(WHAT TO WORK ON):
From the line with "kontakten med telefonen" onward, reproduce each line of the entries exactly, ending at the last one, and add nothing.
--
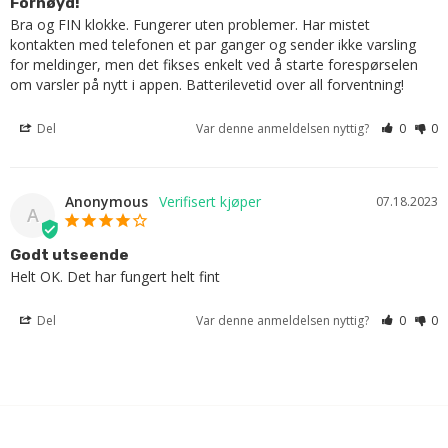
Fornøyd!
Bra og FIN klokke. Fungerer uten problemer. Har mistet 
kontakten med telefonen et par ganger og sender ikke varsling 
for meldinger, men det fikses enkelt ved å starte forespørselen 
om varsler på nytt i appen. Batterilevetid over all forventning!
Del
Var denne anmeldelsen nyttig?
0
0
Anonymous
07.18.2023
A
Godt utseende
Helt OK. Det har fungert helt fint
Del
Var denne anmeldelsen nyttig?
0
0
--
(RESPONSE):
kontakten med telefonen et par ganger og sender ikke varsling 
for meldinger, men det fikses enkelt ved å starte forespørselen 
om varsler på nytt i appen. Batterilevetid over all forventning!
Del
Var denne anmeldelsen nyttig?
0
0
Anonymous
07.18.2023
A
Godt utseende
Helt OK. Det har fungert helt fint
Del
Var denne anmeldelsen nyttig?
0
0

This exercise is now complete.